Addressing the mean and variance part:

  • $E[Z_i^R]=\frac12 E[Z_i]=\frac12$
  • $E\left[(Z_i^R)^2\right]=\frac12 E[Z_i^2]=\frac32$
  • $\textrm{Var}(Z_i^R)=\frac32 - (\frac12)^2=\frac54$

so

  • $E[Y^R]=\frac12k$
  • $\textrm{Var}(Y^R)=\frac54k$

meaning that although the means match, the variance is higher than you suggested and $Y^R \not \sim \chi^2_{k/2}$.
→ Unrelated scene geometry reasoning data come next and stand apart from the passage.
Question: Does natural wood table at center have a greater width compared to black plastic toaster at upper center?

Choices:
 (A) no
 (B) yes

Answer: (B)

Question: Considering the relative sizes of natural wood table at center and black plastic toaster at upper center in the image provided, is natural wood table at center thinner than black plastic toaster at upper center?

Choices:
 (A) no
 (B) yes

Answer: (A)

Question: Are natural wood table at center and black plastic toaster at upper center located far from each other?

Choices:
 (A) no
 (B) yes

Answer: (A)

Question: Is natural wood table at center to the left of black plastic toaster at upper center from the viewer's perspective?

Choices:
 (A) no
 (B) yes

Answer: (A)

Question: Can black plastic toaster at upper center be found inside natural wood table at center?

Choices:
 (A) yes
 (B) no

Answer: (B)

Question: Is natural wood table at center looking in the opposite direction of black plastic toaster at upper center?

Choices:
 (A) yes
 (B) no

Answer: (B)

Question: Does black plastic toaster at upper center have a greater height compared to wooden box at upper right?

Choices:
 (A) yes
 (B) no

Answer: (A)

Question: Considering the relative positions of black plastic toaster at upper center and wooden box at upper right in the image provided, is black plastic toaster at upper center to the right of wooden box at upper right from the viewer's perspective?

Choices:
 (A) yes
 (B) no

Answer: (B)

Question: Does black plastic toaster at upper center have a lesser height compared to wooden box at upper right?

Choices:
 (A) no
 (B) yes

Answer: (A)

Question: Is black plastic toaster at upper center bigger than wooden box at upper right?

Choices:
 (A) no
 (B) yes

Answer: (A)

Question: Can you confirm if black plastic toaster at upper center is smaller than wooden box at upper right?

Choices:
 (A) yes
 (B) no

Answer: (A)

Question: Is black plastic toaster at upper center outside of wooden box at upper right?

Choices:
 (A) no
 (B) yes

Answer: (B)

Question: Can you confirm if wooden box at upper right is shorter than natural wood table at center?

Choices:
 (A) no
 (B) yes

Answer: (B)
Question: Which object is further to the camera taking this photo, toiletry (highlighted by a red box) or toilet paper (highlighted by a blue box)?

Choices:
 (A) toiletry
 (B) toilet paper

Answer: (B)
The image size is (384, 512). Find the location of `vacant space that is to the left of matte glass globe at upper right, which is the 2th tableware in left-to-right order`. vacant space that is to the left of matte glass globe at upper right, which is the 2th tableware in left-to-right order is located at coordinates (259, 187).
This is no surprise: the expectation is that half the $Z_i$ and $Z_i^R$ are positive and so cause that mean, but sometimes few or none are positive and sometimes most or all are positive, and so cause the dispersion to be greater than if always exactly half of them would have been positive.

1
On

The claim seems false to me: $$\begin{aligned}P(Y^R=0)&=P(\cap_{\ell \leq k}\{(Z_\ell^R)^2=0\})=\\ &=\prod_{\ell \leq k}P((Z_\ell^R)^2=0)=\\ &=\prod_{\ell \leq k}P((\max(Z_\ell,0))^2=0)=\\ &=\prod_{\ell \leq k}P(Z_\ell\leq 0)=\\ &=\frac{1}{2^k}>0\end{aligned}$$ while $P(\sum_{\ell\leq k/2}Z_\ell^2=0)=0$.

2
On

Let us write $Z^+ = \max\{0,Z\}$, the positive part of $Z$.
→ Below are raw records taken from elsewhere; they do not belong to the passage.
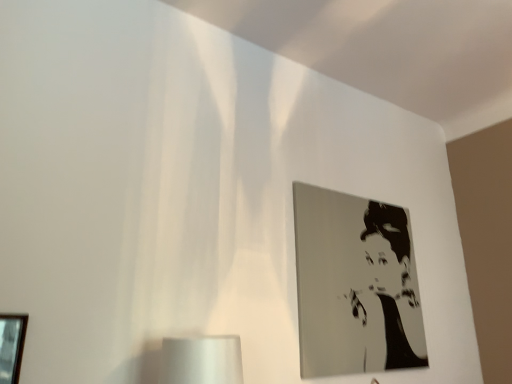 Question: Is metallic silver portrait at upper right, placed as the second picture frame when sorted from front to back, with wooden picture frame at lower left, the 2th picture frame viewed from the right?

Choices:
 (A) no
 (B) yes

Answer: (A)

Question: Does metallic silver portrait at upper right, arranged as the 1th picture frame when viewed from the back, appear on the right side of wooden picture frame at lower left, the first picture frame viewed from the front?

Choices:
 (A) yes
 (B) no

Answer: (A)

Question: From the image's perspective, does metallic silver portrait at upper right, the first picture frame positioned from the right, appear higher than wooden picture frame at lower left, the 2th picture frame viewed from the right?

Choices:
 (A) no
 (B) yes

Answer: (B)

Question: Does metallic silver portrait at upper right, arranged as the 1th picture frame when viewed from the back, have a greater width compared to wooden picture frame at lower left, acting as the second picture frame starting from the back?

Choices:
 (A) no
 (B) yes

Answer: (B)

Question: Is metallic silver portrait at upper right, acting as the 2th picture frame starting from the left, outside of wooden picture frame at lower left, acting as the second picture frame starting from the back?

Choices:
 (A) yes
 (B) no

Answer: (A)

Question: From the image's perspective, is metallic silver portrait at upper right, arranged as the 1th picture frame when viewed from the back, beneath wooden picture frame at lower left, acting as the second picture frame starting from the back?

Choices:
 (A) no
 (B) yes

Answer: (A)

Question: Is wooden picture frame at lower left, the first picture frame viewed from the front, closer to the viewer compared to metallic silver portrait at upper right, acting as the 2th picture frame starting from the left?

Choices:
 (A) yes
 (B) no

Answer: (A)

Question: Is wooden picture frame at lower left, the first picture frame viewed from the front, facing towards metallic silver portrait at upper right, arranged as the 1th picture frame when viewed from the back?

Choices:
 (A) yes
 (B) no

Answer: (B)

Question: From the image's perspective, is wooden picture frame at lower left, marked as the first picture frame in a left-to-right arrangement, above metallic silver portrait at upper right, arranged as the 1th picture frame when viewed from the back?

Choices:
 (A) yes
 (B) no

Answer: (B)

Question: Is metallic silver portrait at upper right, acting as the 2th picture frame starting from the left, at the back of wooden picture frame at lower left, marked as the first picture frame in a left-to-right arrangement?

Choices:
 (A) no
 (B) yes

Answer: (A)

Question: From a real-world perspective, is wooden picture frame at lower left, the 2th picture frame viewed from the right, on metallic silver portrait at upper right, arranged as the 1th picture frame when viewed from the back?

Choices:
 (A) no
 (B) yes

Answer: (A)

Question: Can you confirm if wooden picture frame at lower left, acting as the second picture frame starting from the back, is positioned to the right of metallic silver portrait at upper right, placed as the second picture frame when sorted from front to back?

Choices:
 (A) no
 (B) yes

Answer: (A)

Question: From a real-world perspective, relative to metallic silver portrait at upper right, acting as the 2th picture frame starting from the left, is wooden picture frame at lower left, the first picture frame viewed from the front, vertically above or below?

Choices:
 (A) above
 (B) below

Answer: (B)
We have $$ \mathbb P (\max\{0,Z\} \ge t) = \mathbb P( Z \ge t \, \; \text{or} \; 0 \ge t) = \begin{cases} \mathbb P(Z \ge t) & t\ge 0 \\ 1 & t < 0. \end{cases} $$ This means that the distribution of $Z^+$ has a point mass of $1/2 = \mathbb P(Z \ge 0)$ at $t = 0$.
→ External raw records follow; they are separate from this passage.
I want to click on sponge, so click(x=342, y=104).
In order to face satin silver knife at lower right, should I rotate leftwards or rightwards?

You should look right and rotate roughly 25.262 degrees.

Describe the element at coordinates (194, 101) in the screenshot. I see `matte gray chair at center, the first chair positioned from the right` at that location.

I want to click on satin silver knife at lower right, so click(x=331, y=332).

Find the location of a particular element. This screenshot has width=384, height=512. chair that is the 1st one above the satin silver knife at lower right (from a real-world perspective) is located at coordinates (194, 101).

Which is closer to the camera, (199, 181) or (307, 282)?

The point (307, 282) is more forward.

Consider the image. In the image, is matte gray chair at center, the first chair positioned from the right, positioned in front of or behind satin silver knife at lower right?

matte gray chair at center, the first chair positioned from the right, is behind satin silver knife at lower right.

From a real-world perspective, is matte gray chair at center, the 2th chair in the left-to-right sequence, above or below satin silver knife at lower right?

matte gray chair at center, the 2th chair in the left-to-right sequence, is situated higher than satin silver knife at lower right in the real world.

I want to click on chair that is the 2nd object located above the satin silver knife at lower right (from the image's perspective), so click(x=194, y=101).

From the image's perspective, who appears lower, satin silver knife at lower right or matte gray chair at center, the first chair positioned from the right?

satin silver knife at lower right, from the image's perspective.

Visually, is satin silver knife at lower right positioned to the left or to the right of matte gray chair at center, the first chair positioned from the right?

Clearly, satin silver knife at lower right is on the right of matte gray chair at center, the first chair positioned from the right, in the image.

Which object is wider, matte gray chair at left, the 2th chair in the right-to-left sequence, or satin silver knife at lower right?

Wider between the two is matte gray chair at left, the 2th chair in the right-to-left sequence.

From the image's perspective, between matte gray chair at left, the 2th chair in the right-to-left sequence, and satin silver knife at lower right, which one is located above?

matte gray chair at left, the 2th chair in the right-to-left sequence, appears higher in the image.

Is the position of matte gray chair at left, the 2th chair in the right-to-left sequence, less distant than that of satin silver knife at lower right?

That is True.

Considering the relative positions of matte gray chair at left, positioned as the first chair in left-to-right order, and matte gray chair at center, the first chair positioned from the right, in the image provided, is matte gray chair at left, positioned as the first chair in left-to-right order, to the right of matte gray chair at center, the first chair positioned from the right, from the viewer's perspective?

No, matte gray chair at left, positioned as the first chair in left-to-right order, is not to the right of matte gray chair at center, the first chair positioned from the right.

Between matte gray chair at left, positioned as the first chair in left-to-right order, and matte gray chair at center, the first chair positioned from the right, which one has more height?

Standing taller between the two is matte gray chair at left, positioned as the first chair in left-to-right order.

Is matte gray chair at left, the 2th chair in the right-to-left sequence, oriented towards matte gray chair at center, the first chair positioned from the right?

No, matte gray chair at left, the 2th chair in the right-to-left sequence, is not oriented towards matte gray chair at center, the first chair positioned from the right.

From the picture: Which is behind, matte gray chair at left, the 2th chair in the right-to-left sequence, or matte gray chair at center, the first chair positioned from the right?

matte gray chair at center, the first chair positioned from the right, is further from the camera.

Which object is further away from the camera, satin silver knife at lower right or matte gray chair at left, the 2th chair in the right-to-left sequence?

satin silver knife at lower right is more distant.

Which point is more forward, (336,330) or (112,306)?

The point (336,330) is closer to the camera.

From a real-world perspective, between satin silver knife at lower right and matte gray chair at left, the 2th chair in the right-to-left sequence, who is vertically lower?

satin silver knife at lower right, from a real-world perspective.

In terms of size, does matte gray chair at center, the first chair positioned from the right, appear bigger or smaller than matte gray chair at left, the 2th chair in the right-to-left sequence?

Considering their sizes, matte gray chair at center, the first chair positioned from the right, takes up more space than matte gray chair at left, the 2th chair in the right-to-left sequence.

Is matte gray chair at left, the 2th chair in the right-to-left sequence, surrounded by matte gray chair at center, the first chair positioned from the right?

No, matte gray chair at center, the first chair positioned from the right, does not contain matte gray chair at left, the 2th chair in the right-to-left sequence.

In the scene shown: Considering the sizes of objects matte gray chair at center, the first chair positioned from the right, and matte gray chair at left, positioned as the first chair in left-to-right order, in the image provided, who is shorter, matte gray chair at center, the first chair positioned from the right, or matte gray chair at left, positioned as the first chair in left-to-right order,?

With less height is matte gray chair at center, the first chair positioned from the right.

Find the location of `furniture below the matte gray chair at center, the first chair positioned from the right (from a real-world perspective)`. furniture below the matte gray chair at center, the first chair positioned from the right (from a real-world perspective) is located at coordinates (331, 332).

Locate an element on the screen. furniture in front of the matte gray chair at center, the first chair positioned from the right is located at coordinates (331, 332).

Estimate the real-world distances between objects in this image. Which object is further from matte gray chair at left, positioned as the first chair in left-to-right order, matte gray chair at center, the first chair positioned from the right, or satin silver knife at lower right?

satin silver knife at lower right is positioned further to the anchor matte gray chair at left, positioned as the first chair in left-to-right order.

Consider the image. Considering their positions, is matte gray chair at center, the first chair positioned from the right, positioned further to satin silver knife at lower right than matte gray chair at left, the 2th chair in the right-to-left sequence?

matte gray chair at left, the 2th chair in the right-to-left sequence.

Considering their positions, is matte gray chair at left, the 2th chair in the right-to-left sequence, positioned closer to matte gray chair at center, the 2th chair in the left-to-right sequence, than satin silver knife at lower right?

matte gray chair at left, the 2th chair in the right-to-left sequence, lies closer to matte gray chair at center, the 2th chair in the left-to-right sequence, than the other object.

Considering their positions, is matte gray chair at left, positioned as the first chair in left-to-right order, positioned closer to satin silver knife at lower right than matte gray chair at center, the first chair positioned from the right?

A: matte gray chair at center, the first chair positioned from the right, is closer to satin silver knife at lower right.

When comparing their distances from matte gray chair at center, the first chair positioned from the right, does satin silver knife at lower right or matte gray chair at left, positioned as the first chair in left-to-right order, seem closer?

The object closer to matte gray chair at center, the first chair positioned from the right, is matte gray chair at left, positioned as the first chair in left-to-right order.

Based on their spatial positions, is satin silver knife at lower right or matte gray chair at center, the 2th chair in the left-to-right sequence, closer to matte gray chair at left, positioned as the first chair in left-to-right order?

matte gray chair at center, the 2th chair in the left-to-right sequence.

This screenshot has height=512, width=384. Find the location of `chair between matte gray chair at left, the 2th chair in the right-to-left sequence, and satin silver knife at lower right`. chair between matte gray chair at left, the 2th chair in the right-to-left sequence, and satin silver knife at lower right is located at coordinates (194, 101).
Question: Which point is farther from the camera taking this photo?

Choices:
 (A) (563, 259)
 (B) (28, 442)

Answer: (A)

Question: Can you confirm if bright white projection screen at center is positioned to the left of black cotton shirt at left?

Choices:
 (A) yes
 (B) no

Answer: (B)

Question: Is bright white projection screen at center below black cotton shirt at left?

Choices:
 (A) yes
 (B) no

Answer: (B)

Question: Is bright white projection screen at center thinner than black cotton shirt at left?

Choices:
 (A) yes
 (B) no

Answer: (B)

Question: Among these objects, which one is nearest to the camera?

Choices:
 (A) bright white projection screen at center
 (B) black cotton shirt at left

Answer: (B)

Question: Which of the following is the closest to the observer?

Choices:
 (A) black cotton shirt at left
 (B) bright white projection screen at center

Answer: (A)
A moment of thought gives that the distribution of $Z^+$ can be described as the mixture of a point mass at 0 and the distribution of $|Z|$, with equal weights (1/2 each).


Another way to see this: Let $B_i$ be the indicator of $Z_i > 0$, that is, $B_i = 1\{Z_i > 0\}$. Then, $$ Z^+_i = \begin{cases} |Z_i| & B_i = 1 \\ 0 & B_i = 0 \end{cases} $$ Let $S = \{i \in [k] : B_ i =1\}$. Then, $$ Y = \sum_{i=1}^k (Z_i^+)^2 = \sum_{i \in S} Z_i^2. $$ Thus, conditioned on $S$, the distribution of $Y$ is $\chi^2_{|S|}$. How many cases have $|S| = m$? The answer is $\binom{k}{m}$, and each has probability $2^{-k}$. Thus the distribution of $Y$ can be described as the following mixture of chi-squares $$ Y \sim \sum_{m=0}^k \frac{\binom{k}{m}}{2^k} \chi^2_m, $$ where we interpret $\chi^2_0$ as the identically zero random variable.